§ Prompt:
Could you report every line from the entries that includes the word "fino"?

§ Task material:

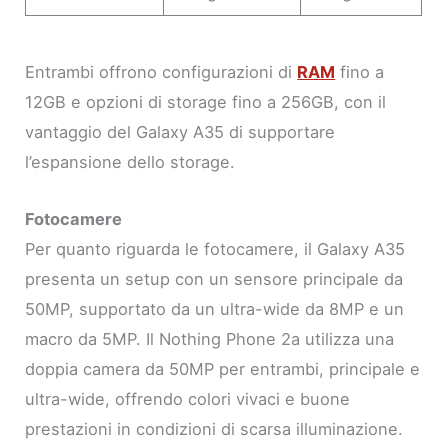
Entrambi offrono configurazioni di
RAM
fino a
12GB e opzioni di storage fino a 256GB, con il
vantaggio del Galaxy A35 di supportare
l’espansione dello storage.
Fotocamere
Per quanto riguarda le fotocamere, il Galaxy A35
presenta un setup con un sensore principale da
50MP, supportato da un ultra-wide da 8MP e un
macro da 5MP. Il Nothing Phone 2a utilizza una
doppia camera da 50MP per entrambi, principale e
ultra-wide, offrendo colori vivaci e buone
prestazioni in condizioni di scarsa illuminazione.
--
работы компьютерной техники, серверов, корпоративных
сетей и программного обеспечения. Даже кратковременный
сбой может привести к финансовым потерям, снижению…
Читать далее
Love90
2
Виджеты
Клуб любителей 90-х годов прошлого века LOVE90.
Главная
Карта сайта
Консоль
---
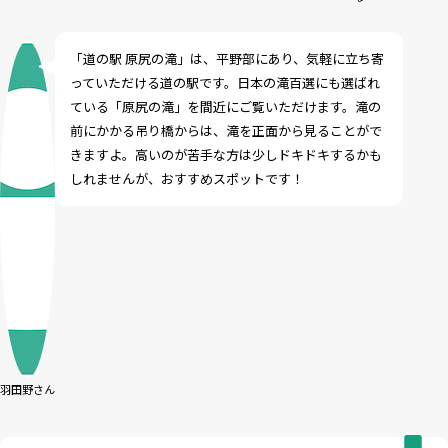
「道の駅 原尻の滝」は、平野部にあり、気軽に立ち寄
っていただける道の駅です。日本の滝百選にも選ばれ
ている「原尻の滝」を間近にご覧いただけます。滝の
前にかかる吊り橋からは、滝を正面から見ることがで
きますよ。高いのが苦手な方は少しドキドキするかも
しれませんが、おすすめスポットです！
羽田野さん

§ Final answer:
fino a
12GB e opzioni di storage fino a 256GB, con il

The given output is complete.